**Task description:**
Look through the records that follow. Copy every line containing the word "header".

── Records shown ──

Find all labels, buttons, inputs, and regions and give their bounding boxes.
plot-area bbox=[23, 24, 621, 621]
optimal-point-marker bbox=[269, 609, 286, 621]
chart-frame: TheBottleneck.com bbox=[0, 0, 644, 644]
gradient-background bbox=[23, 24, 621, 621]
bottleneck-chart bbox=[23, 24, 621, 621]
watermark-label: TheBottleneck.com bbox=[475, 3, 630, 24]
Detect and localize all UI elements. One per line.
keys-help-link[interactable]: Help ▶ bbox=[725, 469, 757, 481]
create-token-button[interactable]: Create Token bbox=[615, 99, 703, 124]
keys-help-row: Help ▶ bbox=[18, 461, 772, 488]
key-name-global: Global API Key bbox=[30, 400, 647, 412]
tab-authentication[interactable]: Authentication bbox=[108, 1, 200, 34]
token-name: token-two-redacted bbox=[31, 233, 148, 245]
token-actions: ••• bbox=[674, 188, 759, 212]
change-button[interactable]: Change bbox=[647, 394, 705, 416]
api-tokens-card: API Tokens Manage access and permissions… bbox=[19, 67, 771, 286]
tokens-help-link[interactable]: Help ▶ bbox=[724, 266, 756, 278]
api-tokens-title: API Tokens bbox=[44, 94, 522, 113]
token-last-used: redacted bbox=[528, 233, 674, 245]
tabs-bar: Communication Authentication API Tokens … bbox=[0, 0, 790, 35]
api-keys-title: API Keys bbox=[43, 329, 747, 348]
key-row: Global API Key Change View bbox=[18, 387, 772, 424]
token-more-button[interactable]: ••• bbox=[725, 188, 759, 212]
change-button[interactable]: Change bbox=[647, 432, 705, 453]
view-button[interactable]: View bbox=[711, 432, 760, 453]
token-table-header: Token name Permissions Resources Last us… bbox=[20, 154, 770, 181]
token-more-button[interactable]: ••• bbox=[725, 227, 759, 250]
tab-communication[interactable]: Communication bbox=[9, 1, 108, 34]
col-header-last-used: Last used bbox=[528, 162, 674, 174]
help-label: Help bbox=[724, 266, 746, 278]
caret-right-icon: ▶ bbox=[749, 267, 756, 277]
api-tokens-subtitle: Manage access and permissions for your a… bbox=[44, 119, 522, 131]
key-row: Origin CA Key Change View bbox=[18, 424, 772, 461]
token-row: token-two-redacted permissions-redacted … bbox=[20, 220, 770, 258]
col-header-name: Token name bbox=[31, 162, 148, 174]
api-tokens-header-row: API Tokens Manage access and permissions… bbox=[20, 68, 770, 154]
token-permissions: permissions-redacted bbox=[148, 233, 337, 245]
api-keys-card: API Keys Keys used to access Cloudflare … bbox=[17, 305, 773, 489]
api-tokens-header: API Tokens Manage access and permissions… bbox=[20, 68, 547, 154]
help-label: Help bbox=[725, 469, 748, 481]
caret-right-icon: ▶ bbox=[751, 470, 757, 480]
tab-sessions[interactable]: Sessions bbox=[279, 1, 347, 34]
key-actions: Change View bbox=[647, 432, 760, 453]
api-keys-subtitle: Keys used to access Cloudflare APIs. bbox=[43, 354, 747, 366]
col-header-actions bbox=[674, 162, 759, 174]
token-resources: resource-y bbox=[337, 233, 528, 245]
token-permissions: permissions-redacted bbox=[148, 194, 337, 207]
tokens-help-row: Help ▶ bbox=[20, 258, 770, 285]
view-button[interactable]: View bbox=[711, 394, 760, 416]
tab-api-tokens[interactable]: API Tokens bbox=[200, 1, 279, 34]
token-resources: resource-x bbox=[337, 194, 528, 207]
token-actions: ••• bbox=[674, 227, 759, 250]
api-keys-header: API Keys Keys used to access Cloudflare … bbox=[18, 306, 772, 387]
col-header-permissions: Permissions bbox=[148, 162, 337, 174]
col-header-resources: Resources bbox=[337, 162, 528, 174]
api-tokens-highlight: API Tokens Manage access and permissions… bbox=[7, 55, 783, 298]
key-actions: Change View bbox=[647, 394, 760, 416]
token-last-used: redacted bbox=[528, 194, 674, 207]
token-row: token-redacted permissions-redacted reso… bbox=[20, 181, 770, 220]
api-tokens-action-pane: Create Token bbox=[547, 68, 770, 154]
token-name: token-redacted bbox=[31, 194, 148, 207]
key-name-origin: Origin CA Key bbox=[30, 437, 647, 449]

───

**Response to the task:**
token-table-header: Token name Permissions Resources Last us… bbox=[20, 154, 770, 181]
col-header-last-used: Last used bbox=[528, 162, 674, 174]
col-header-name: Token name bbox=[31, 162, 148, 174]
api-tokens-header-row: API Tokens Manage access and permissions… bbox=[20, 68, 770, 154]
api-tokens-header: API Tokens Manage access and permissions… bbox=[20, 68, 547, 154]
col-header-actions bbox=[674, 162, 759, 174]
api-keys-header: API Keys Keys used to access Cloudflare … bbox=[18, 306, 772, 387]
col-header-permissions: Permissions bbox=[148, 162, 337, 174]
col-header-resources: Resources bbox=[337, 162, 528, 174]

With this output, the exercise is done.